L’unité de soins de pédopsychiatrie sera installée à la cité hospitalière de Mangot Vulcin, dans des locaux dédiés et proposera un mode d’hospitalisation séquentielle avec des plages de 24h selon un planning programmé et individualisé. Cela permettra une réinsertion progressive du patient dans son milieu scolaire et familial par le biais de sorties contrôlées.

Les patients en hospitalisation complète bénéficieront d’un encadrement spécifique après 18h. Une présence médicale constante sera mise en place, relayée par des praticiens référents de l’unité mais également par des pédopsychiatres, des pédiatres et des généralistes.

Praticiens hospitaliers, psychologue, cadre de santé infirmiers, éducateurs, ergothérapeute, psychomotricien, aides-soignants, enseignants, ASH, secrétaire médicale formeront l’équipe d’encadrement de ces jeunes.

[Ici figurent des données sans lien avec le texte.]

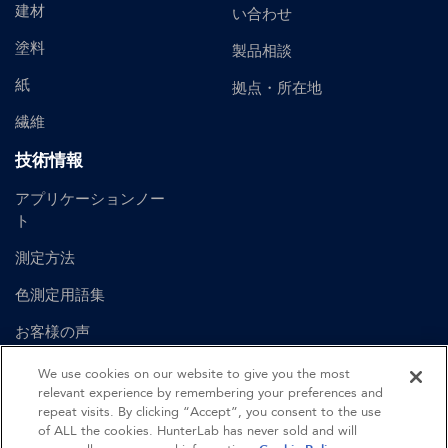
建材
い合わせ
塗料
製品相談
紙
拠点・所在地
繊維
技術情報
アプリケーションノー
ト
測定方法
色測定用語集
お客様の声
ユーザーマニュアル
We use cookies on our website to give you the most
relevant experience by remembering your preferences and
repeat visits. By clicking “Accept”, you consent to the use
of ALL the cookies. HunterLab has never sold and will
©
2026
Hunter Associates Laboratory, Inc.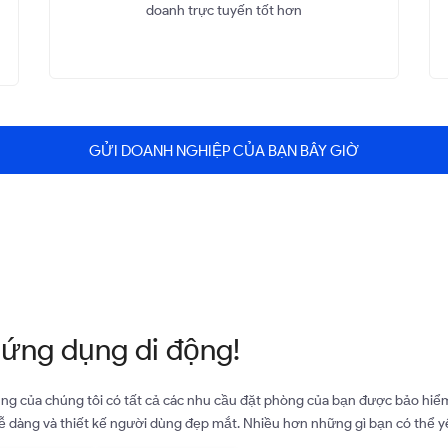
doanh trực tuyến tốt hơn
GỬI DOANH NGHIỆP CỦA BẠN BÂY GIỜ
 ứng dụng di động!
g của chúng tôi có tất cả các nhu cầu đặt phòng của bạn được bảo hiểm
 dàng và thiết kế người dùng đẹp mắt. Nhiều hơn những gì bạn có thể 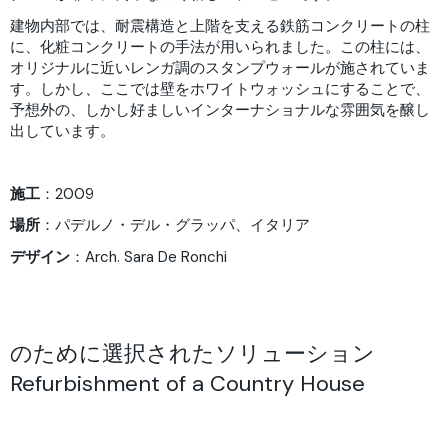
建物内部では、耐震構造と上階を支える鉄筋コンクリートの柱
に、化粧コンクリートの手法が用いられました。この柱には、
オリジナルに近いレンガ調のスタンプウォールが施されていま
す。しかし、ここでは壁をホワイトウォッシュにすることで、
予想外の、しかし好ましいインターナショナルな雰囲気を醸し
出しています。
施工
：2009
場所
：パデルノ・デル・グラッパ、イタリア
デザイン
：
Arch. Sara De Ronchi
のために選択されたソリューション
Refurbishment of a Country House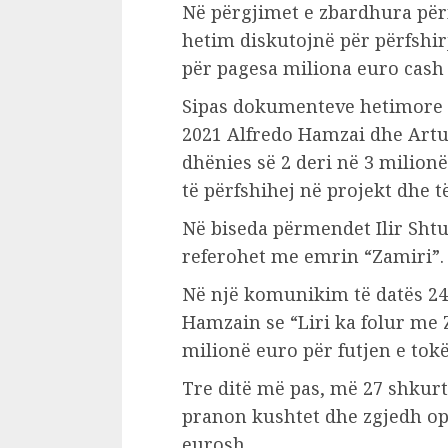
Në përgjimet e zbardhura pë
hetim diskutojnë për përfshi
për pagesa miliona euro cash
Sipas dokumenteve hetimore të
2021 Alfredo Hamzai dhe Artu
dhënies së 2 deri në 3 milion
të përfshihej në projekt dhe t
Në biseda përmendet Ilir Sht
referohet me emrin “Zamiri”.
Në një komunikim të datës 24
Hamzain se “Liri ka folur me 
milionë euro për futjen e tok
Tre ditë më pas, më 27 shkurt
pranon kushtet dhe zgjedh op
eurosh.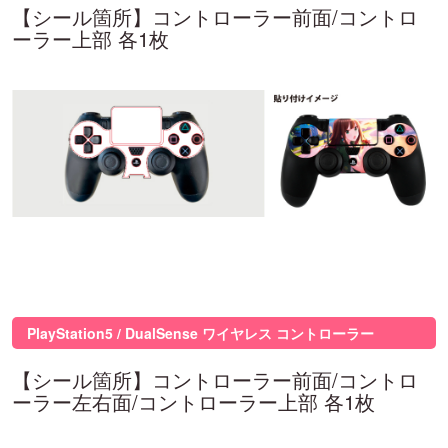
【シール箇所】コントローラー前面/コントロ
ーラー上部 各1枚
PlayStation5 / DualSense ワイヤレス コントローラー
【シール箇所】コントローラー前面/コントロ
ーラー左右面/コントローラー上部 各1枚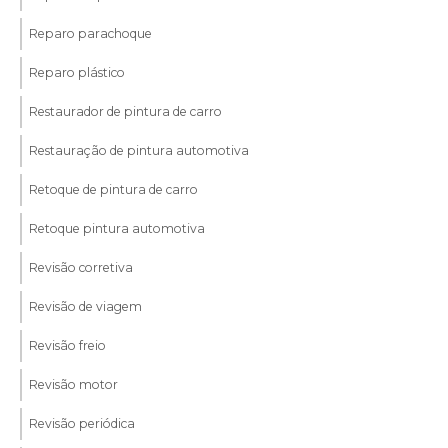
Reparo parachoque
Reparo plástico
Restaurador de pintura de carro
Restauração de pintura automotiva
Retoque de pintura de carro
Retoque pintura automotiva
Revisão corretiva
Revisão de viagem
Revisão freio
Revisão motor
Revisão periódica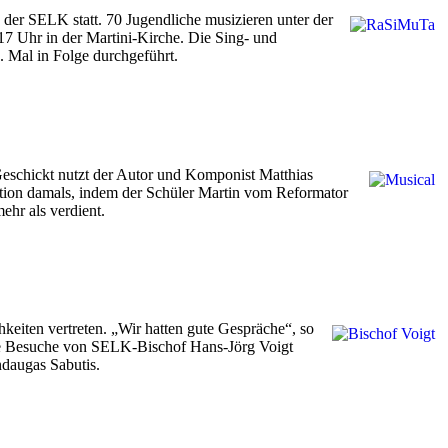
der SELK statt. 70 Jugendliche musizieren unter der
7 Uhr in der Martini-Kirche. Die Sing- und
 Mal in Folge durchgeführt.
Geschickt nutzt der Autor und Komponist Matthias
mation damals, indem der Schüler Martin vom Reformator
ehr als verdient.
eiten vertreten. „Wir hatten gute Gespräche“, so
 die Besuche von SELK-Bischof Hans-Jörg Voigt
ndaugas Sabutis.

Les autres soins (pédiatrie et médecine générale) pourront être pratiqués en ambulatoire.
Les portes d’entrées pour intégrer cette unité sont multiples. En effet les jeunes pourront être accueillis à partir :

  •  Des services de pédiatrie de la MFME du CHUM  Des unités de psychiatrie du CHUM
  •  De la pédiatrie de CH de Trinité
  •  Des structures ambulatoires de CH Colson
  •  Des filières adolescents et autismes du pôle pédopsychiatrie

Un premier pas vers le parcours du soin du patient

L’hospitalisation programmée en temps plein qu’en temps séquentiel est une étape incontournable dans le traitement d’un certain nombre de pathologies psychiatriques de l’adolescent. Elle ne représente cependant qu’une étape dans le parcours de soin du patient et doit s’intégrer dans le dispositif général de la pédopsychiatrie de secteur afin de prendre son sens.

La mise en œuvre de l’unité de pédopsychiatrie avec la création de ces 10 lits d’hospitalisation complète, permettra de remplir cette mission que le dispositif existant de soin ne pouvait assurer.

D’autres structures complémentaires devront être créées afin d’optimiser l’offre de soin, telles que le placement familial thérapeutique, les unités de soins en pédiatrie ciblant l’accompagnement des pathologies somatiques au long cours, les HDJ polyvalents, et les foyers d’hébergement spécifiques pour jeunes dont les troubles de personnalité ne permettent pas un accueil optimal en foyer classique.

Cette ouverture est un premier pas significatif vers la mise en œuvre d’une prise en charge mieux adaptée au public « jeune » et se veut un outil de réponse face à l’évolution des symptomatologies auxquelles sont confrontés nos jeunes martiniquais.